TASK INPUTS: Begin
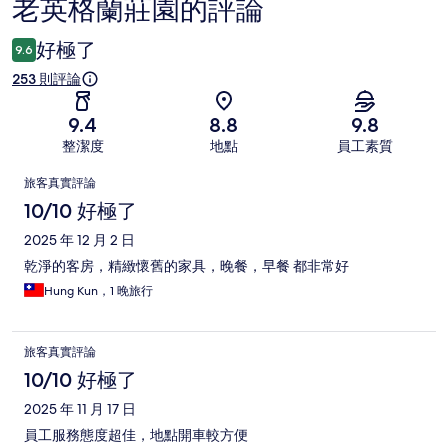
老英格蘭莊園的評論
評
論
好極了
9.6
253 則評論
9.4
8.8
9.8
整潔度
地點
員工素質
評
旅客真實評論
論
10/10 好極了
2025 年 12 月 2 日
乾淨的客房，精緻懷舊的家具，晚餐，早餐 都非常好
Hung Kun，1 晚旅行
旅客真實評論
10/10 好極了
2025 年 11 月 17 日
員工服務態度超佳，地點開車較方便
TASK INPUTS: End
TASK INPUTS: Begin
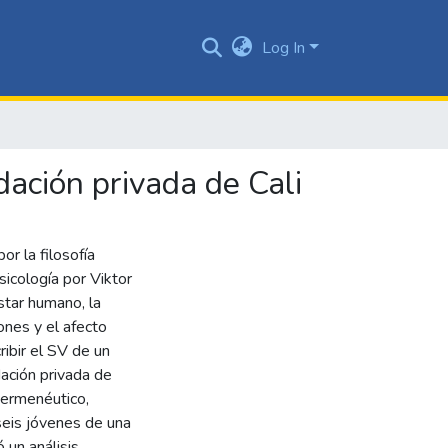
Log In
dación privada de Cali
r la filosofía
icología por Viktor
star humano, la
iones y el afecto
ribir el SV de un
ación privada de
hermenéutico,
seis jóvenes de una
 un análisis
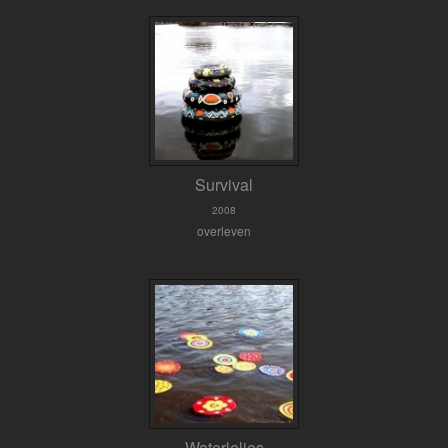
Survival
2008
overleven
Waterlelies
TASK INPUTS: End
--- TASK DIRECTIONS ---
What is the number of lines in the entries that include the string "privada"? Reply with that number alone.

--- SOLUTION FOR THIS PROBLEM ---
2